SEMCOG and Canadian National Railway have agreed on usage fees, and are now discussing scheduling and dispatching - in other words, who gets to send their train through first. This one is really critical, folks. Without priority for passenger trains, reliability is down the tubes. Without reliability, you lose most of your commuters. Without commuters... curtains for the whole project.

Good News from the AATA Board

At last night's AATA Board meeting, Chairman David Nacht (who had just announced proudly that he rode his bike to the meeting) got a question from a concerned Ypsilanti resident: "I heard service to Ypsilanti will be discontinued, and I just wanted to find out when that will be discussed." Nacht's answer: "We are not planning to discuss cutting service to Ypsilanti at this or any other meeting. We will stand by our POSA (Purchase of Service Agreement) partners."

AATA had requested an increase in the service fee to all districts outside of Ann Arbor, because they pay for only part of the cost of their service. Ypsilanti was the first to say they wouldn't be able to up the ante, but of course the townships are financially just as badly off. So here's a big THANK YOU to David Nacht for his willingness to be flexible.

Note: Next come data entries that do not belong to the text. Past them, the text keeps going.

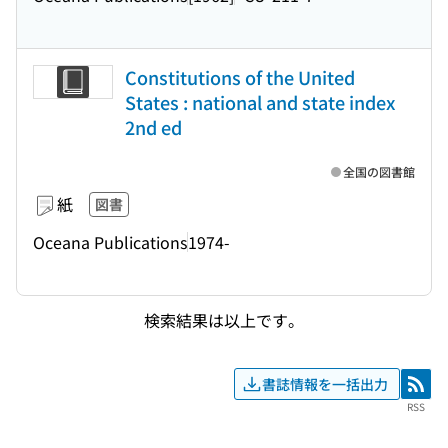
Constitutions of the United
States : national and state index
2nd ed
全国の図書館
紙
図書
Oceana Publications
1974-
検索結果は以上です。
書誌情報を一括出力
RSS
RSS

Thank you also to Ann Arbor residents, who are subsidizing the outlying areas through their millage payments. Please be patient with us. Washtenaw County can either be a successful whole, or a bunch of squabbling, failing jurisdictions. Though we don't all have equal financial muscle, we will all fail equally if some of us fail. Let's be ready to support the unified county transportation plan as soon as it's unveiled.

Brief Summary

This summary of Michigan's transportation system from an official who is in a position to know, but shall remain nameless to protect his or her effectiveness: "Things suck, and they're getting worse. I try to keep the message that simple to get the point across to our legislators."


  1. Your comment about public transit allowing young people greater freedom to take advantage of our cultural resources is right on the money. In my late teens (before owning my first car), I remember having to scramble sometimes to secure transportation for trips to Ann Arbor and elsewhere.

    I also remember the sense of freedom I felt when a group of friends and I took our first train trip to Toronto - we were bus and trolley hopping the whole time we were there.

  2. Nice posts - first time I've had a chance to look at them.